Goal of the exercise:
Below is a listing. Return the lines from the one that contains "17th floor, Nariman" to the one that contains "15 – 28 LPA", both ends included, verbatim and with no pictures.

Dataset content:

______________________________

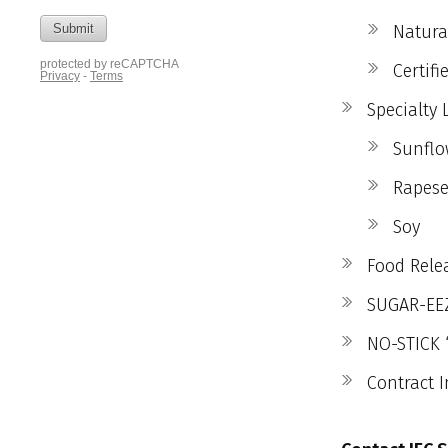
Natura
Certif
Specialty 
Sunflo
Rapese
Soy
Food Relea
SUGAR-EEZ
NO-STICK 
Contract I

______________________________

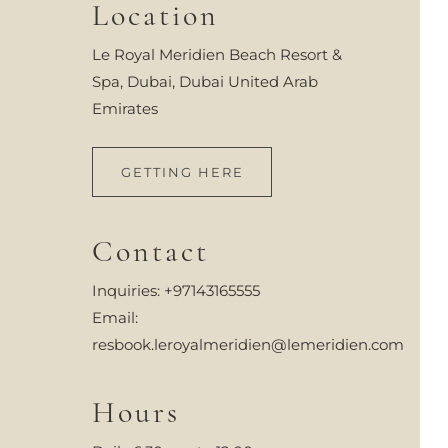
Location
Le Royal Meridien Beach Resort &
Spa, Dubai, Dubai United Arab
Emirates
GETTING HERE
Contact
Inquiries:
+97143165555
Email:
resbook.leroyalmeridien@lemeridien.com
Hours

______________________________

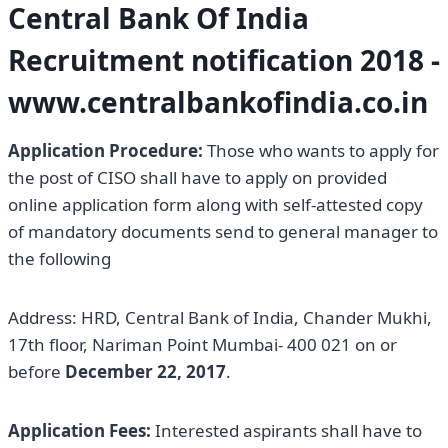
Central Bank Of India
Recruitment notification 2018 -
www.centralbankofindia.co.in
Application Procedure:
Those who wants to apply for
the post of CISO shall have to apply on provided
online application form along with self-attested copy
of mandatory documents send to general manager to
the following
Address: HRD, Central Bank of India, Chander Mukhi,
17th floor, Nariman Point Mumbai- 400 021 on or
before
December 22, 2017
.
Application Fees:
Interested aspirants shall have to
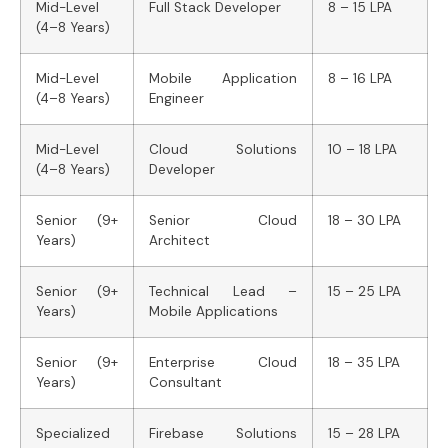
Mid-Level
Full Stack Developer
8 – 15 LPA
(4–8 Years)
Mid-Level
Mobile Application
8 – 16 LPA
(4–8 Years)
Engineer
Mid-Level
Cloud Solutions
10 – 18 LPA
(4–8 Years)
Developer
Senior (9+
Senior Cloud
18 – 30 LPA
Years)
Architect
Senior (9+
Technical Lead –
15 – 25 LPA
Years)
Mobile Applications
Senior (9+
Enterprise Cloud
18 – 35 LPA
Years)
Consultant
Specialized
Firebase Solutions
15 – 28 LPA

______________________________

Task response:
17th floor, Nariman Point Mumbai- 400 021 on or
before
December 22, 2017
.
Application Fees:
Interested aspirants shall have to
Mid-Level
Full Stack Developer
8 – 15 LPA
(4–8 Years)
Mid-Level
Mobile Application
8 – 16 LPA
(4–8 Years)
Engineer
Mid-Level
Cloud Solutions
10 – 18 LPA
(4–8 Years)
Developer
Senior (9+
Senior Cloud
18 – 30 LPA
Years)
Architect
Senior (9+
Technical Lead –
15 – 25 LPA
Years)
Mobile Applications
Senior (9+
Enterprise Cloud
18 – 35 LPA
Years)
Consultant
Specialized
Firebase Solutions
15 – 28 LPA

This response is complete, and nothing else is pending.